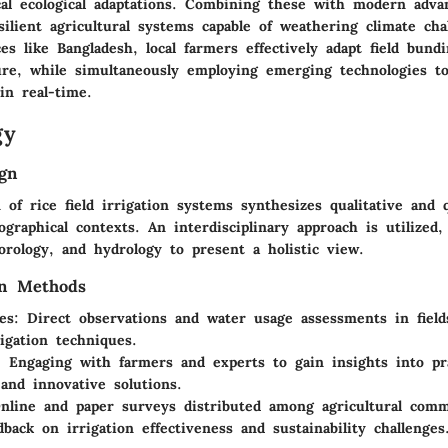
ocal ecological adaptations. Combining these with modern adv
ilient agricultural systems capable of weathering climate cha
ces like Bangladesh, local farmers effectively adapt field bund
ure, while simultaneously employing emerging technologies to
in real-time.
gy
gn
of rice field irrigation systems synthesizes qualitative and q
graphical contexts. An interdisciplinary approach is utilized,
rology, and hydrology to present a holistic view.
on Methods
es:
Direct observations and water usage assessments in field
rigation techniques.
:
Engaging with farmers and experts to gain insights into pra
 and innovative solutions.
line and paper surveys distributed among agricultural comm
dback on irrigation effectiveness and sustainability challenges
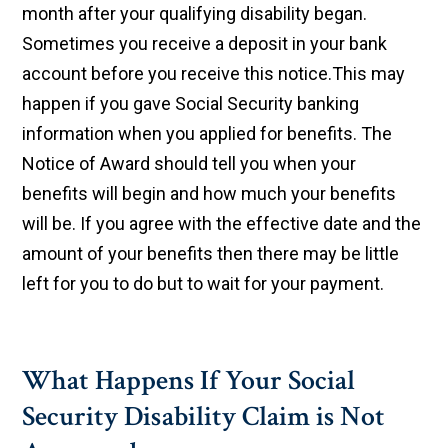
month after your qualifying disability began.
Sometimes you receive a deposit in your bank
account before you receive this notice.This may
happen if you gave Social Security banking
information when you applied for benefits. The
Notice of Award should tell you when your
benefits will begin and how much your benefits
will be. If you agree with the effective date and the
amount of your benefits then there may be little
left for you to do but to wait for your payment.
What Happens If Your Social
Security Disability Claim is Not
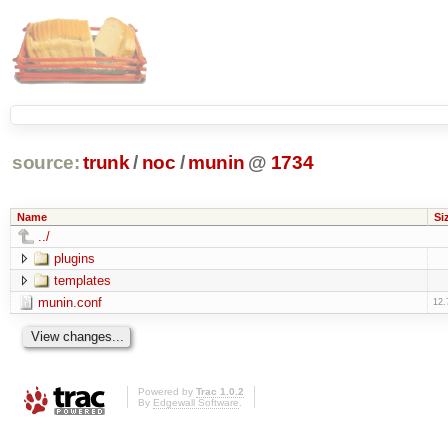
source:
trunk
/
noc
/
munin
@
1734
Name
Si
../
plugins
templates
munin.conf
12.
Powered by
Trac 1.0.2
By
Edgewall Software
.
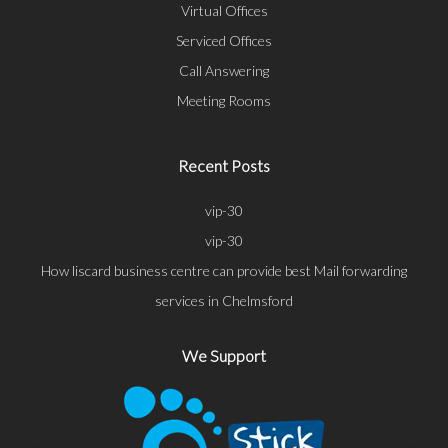
Virtual Offices
Serviced Offices
Call Answering
Meeting Rooms
Recent Posts
vip-30
vip-30
How liscard business centre can provide best Mail forwarding
services in Chelmsford
We Support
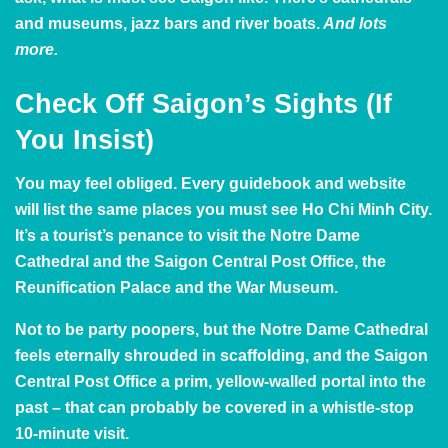
and museums, jazz bars and river boats.
And lots
more.
Check Off Saigon’s Sights
(If
You Insist)
You may feel obliged. Every guidebook and website
will list the same places you must see Ho Chi Minh City.
It’s a tourist’s penance to visit the Notre Dame
Cathedral and the Saigon Central Post Office, the
Reunification Palace and the War Museum.
Not to be party poopers, but the
Notre Dame Cathedral
feels eternally shrouded in scaffolding, and the
Saigon
Central Post Office
a prim, yellow-walled portal into the
past – that can probably be covered in a whistle-stop
10-minute visit.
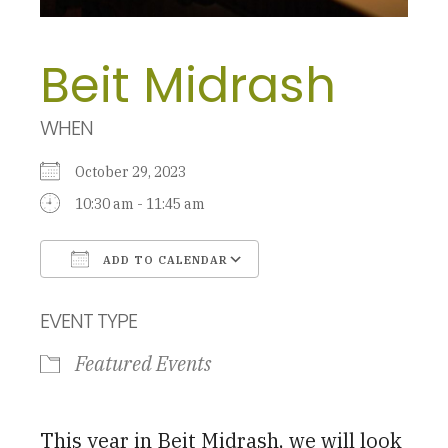
Beit Midrash
WHEN
October 29, 2023
10:30 am - 11:45 am
ADD TO CALENDAR
Download ICS
Google Calendar
EVENT TYPE
Featured Events
This year in Beit Midrash, we will look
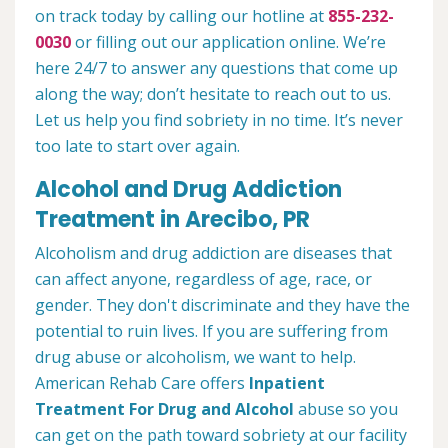
on track today by calling our hotline at
855-232-
0030
or filling out our application online. We’re
here 24/7 to answer any questions that come up
along the way; don’t hesitate to reach out to us.
Let us help you find sobriety in no time. It’s never
too late to start over again.
Alcohol and Drug Addiction
Treatment in Arecibo, PR
Alcoholism and drug addiction are diseases that
can affect anyone, regardless of age, race, or
gender. They don't discriminate and they have the
potential to ruin lives. If you are suffering from
drug abuse or alcoholism, we want to help.
American Rehab Care offers
Inpatient
Treatment For Drug and Alcohol
abuse so you
can get on the path toward sobriety at our facility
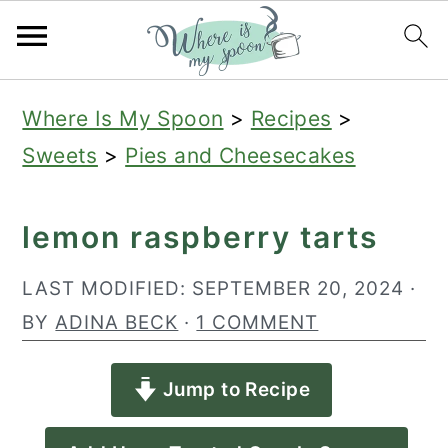
S
S
S
Where Is My Spoon
>
Recipes
>
k
k
k
Sweets
>
Pies and Cheesecakes
i
i
i
p
p
p
lemon raspberry tarts
t
t
t
o
o
o
LAST MODIFIED:
SEPTEMBER 20, 2024
·
p
m
p
BY
ADINA BECK
·
1 COMMENT
r
a
r
Jump to Recipe
i
i
i
m
n
m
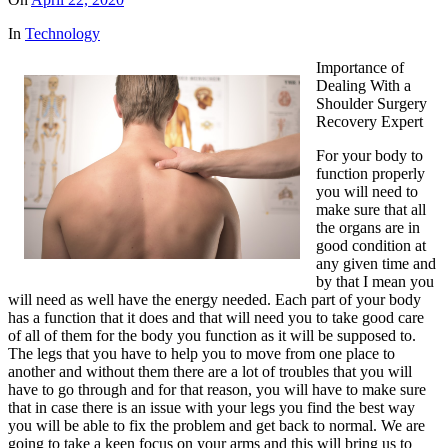
In
Technology
Importance of
Dealing With a
Shoulder Surgery
Recovery Expert
For your body to
function properly
you will need to
make sure that all
the organs are in
good condition at
any given time and
by that I mean you
will need as well have the energy needed. Each part of your body
has a function that it does and that will need you to take good care
of all of them for the body you function as it will be supposed to.
The legs that you have to help you to move from one place to
another and without them there are a lot of troubles that you will
have to go through and for that reason, you will have to make sure
that in case there is an issue with your legs you find the best way
you will be able to fix the problem and get back to normal. We are
going to take a keen focus on your arms and this will bring us to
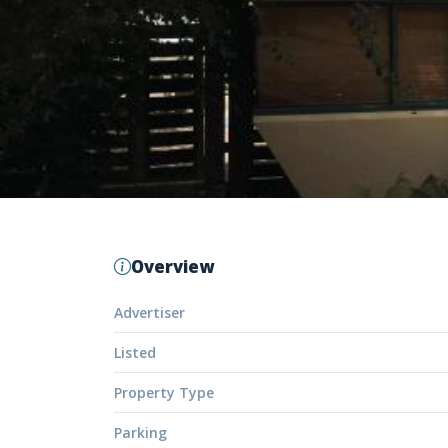
Overview
Advertiser
Listed
Property Type
Parking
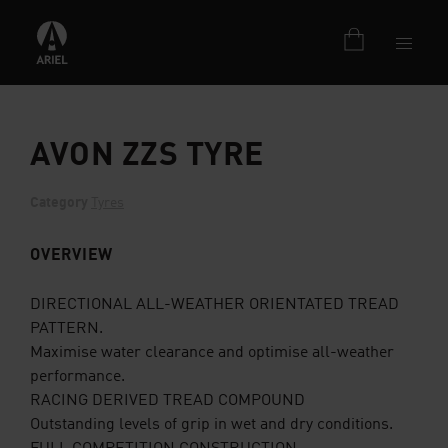
AVON ZZS TYRE
Category
Tyres
OVERVIEW
DIRECTIONAL ALL-WEATHER ORIENTATED TREAD
PATTERN.
Maximise water clearance and optimise all-weather
performance.
RACING DERIVED TREAD COMPOUND
Outstanding levels of grip in wet and dry conditions.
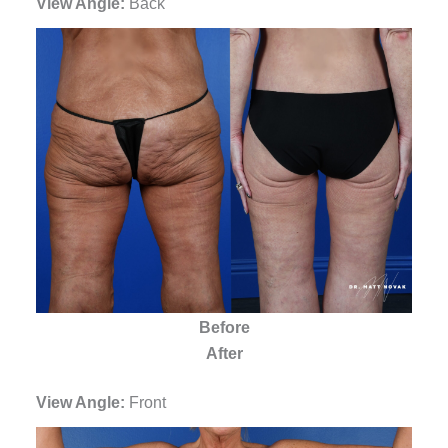
View Angle:
Back
Before
After
View Angle:
Front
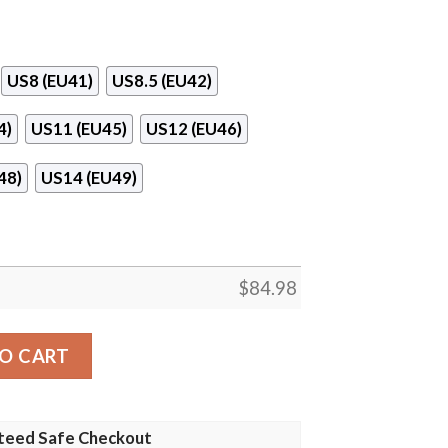
US8 (EU41)
US8.5 (EU42)
4)
US11 (EU45)
US12 (EU46)
48)
US14 (EU49)
$
84.98
 Shoes quantity
O CART
teed Safe Checkout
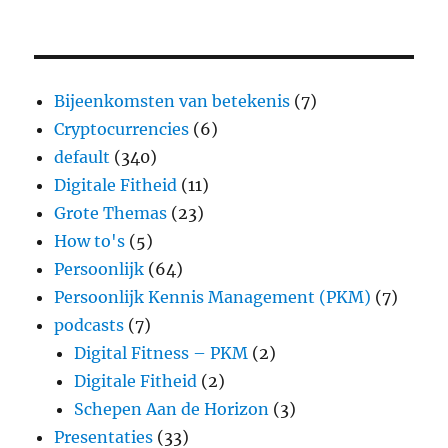
Bijeenkomsten van betekenis
(7)
Cryptocurrencies
(6)
default
(340)
Digitale Fitheid
(11)
Grote Themas
(23)
How to's
(5)
Persoonlijk
(64)
Persoonlijk Kennis Management (PKM)
(7)
podcasts
(7)
Digital Fitness – PKM
(2)
Digitale Fitheid
(2)
Schepen Aan de Horizon
(3)
Presentaties
(33)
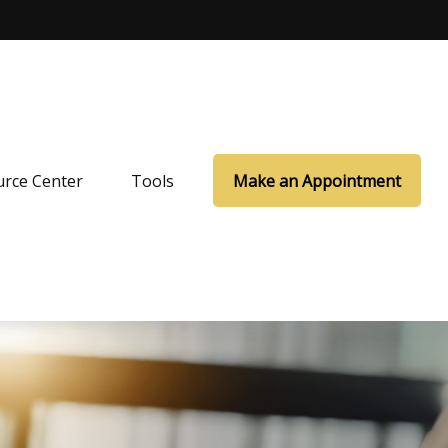
rce Center
Tools
Make an Appointment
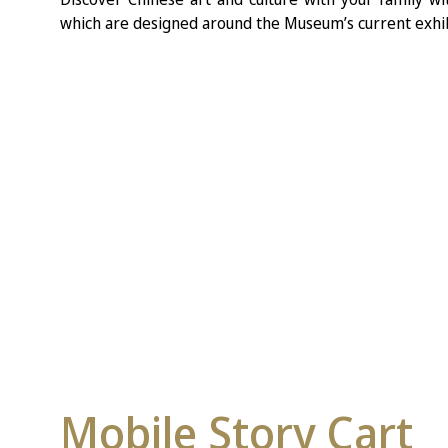
which are designed around the Museum’s current exhib
Mobile Story Cart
□ □ □
**Exercise:**
Copy the records above precisely, and leave every image out of the copy.

**Reply:**
ocal ecological adaptations. Combining these with modern adv
ilient agricultural systems capable of weathering climate cha
ces like Bangladesh, local farmers effectively adapt field bund
ure, while simultaneously employing emerging technologies to
in real-time.
gy
gn
of rice field irrigation systems synthesizes qualitative and q
graphical contexts. An interdisciplinary approach is utilized,
rology, and hydrology to present a holistic view.
on Methods
es:
Direct observations and water usage assessments in field
rigation techniques.
:
Engaging with farmers and experts to gain insights into pra
 and innovative solutions.
line and paper surveys distributed among agricultural comm
dback on irrigation effectiveness and sustainability challenges
month after your qualifying disability began.
Sometimes you receive a deposit in your bank
account before you receive this notice.This may
happen if you gave Social Security banking
information when you applied for benefits. The
Notice of Award should tell you when your
benefits will begin and how much your benefits
will be. If you agree with the effective date and the
amount of your benefits then there may be little
left for you to do but to wait for your payment.
What Happens If Your Social
Security Disability Claim is Not
source:
trunk
/
noc
/
munin
@
1734
Name
Si
../
plugins
templates
munin.conf
12.
Powered by
Trac 1.0.2
By
Edgewall Software
.
Virtual Offices
Serviced Offices
Call Answering
Meeting Rooms
Recent Posts
vip-30
vip-30
How liscard business centre can provide best Mail forwarding
services in Chelmsford
We Support
and museums, jazz bars and river boats.
And lots
more.
Check Off Saigon’s Sights
(If
You Insist)
You may feel obliged. Every guidebook and website
will list the same places you must see Ho Chi Minh City.
It’s a tourist’s penance to visit the Notre Dame
Cathedral and the Saigon Central Post Office, the
Reunification Palace and the War Museum.
Not to be party poopers, but the
Notre Dame Cathedral
feels eternally shrouded in scaffolding, and the
Saigon
Central Post Office
a prim, yellow-walled portal into the
past – that can probably be covered in a whistle-stop
10-minute visit.
Beit Midrash
WHEN
October 29, 2023
10:30 am - 11:45 am
ADD TO CALENDAR
Download ICS
Google Calendar
EVENT TYPE
Featured Events
This year in Beit Midrash, we will look
on track today by calling our hotline at
855-232-
0030
or filling out our application online. We’re
here 24/7 to answer any questions that come up
along the way; don’t hesitate to reach out to us.
Let us help you find sobriety in no time. It’s never
too late to start over again.
Alcohol and Drug Addiction
Treatment in Arecibo, PR
Alcoholism and drug addiction are diseases that
can affect anyone, regardless of age, race, or
gender. They don't discriminate and they have the
potential to ruin lives. If you are suffering from
drug abuse or alcoholism, we want to help.
American Rehab Care offers
Inpatient
Treatment For Drug and Alcohol
abuse so you
can get on the path toward sobriety at our facility
S
S
S
Where Is My Spoon
>
Recipes
>
k
k
k
Sweets
>
Pies and Cheesecakes
i
i
i
p
p
p
lemon raspberry tarts
t
t
t
o
o
o
LAST MODIFIED:
SEPTEMBER 20, 2024
·
p
m
p
BY
ADINA BECK
·
1 COMMENT
r
a
r
Jump to Recipe
i
i
i
m
n
m
In
Technology
Importance of
Dealing With a
Shoulder Surgery
Recovery Expert
For your body to
function properly
you will need to
make sure that all
the organs are in
good condition at
any given time and
by that I mean you
will need as well have the energy needed. Each part of your body
has a function that it does and that will need you to take good care
of all of them for the body you function as it will be supposed to.
The legs that you have to help you to move from one place to
another and without them there are a lot of troubles that you will
have to go through and for that reason, you will have to make sure
that in case there is an issue with your legs you find the best way
you will be able to fix the problem and get back to normal. We are
going to take a keen focus on your arms and this will bring us to
Overview
Advertiser
Listed
Property Type
Parking
AVON ZZS TYRE
Category
Tyres
OVERVIEW
DIRECTIONAL ALL-WEATHER ORIENTATED TREAD
PATTERN.
Maximise water clearance and optimise all-weather
performance.
RACING DERIVED TREAD COMPOUND
Outstanding levels of grip in wet and dry conditions.
View Angle:
Back
Before
After
View Angle:
Front
US8 (EU41)
US8.5 (EU42)
4)
US11 (EU45)
US12 (EU46)
48)
US14 (EU49)
$
84.98
 Shoes quantity
O CART
teed Safe Checkout
Bijeenkomsten van betekenis
(7)
Cryptocurrencies
(6)
default
(340)
Digitale Fitheid
(11)
Grote Themas
(23)
How to's
(5)
Persoonlijk
(64)
Persoonlijk Kennis Management (PKM)
(7)
podcasts
(7)
Digital Fitness – PKM
(2)
Digitale Fitheid
(2)
Schepen Aan de Horizon
(3)
Presentaties
(33)
rce Center
Tools
Make an Appointment
which are designed around the Museum’s current exhib
Mobile Story Cart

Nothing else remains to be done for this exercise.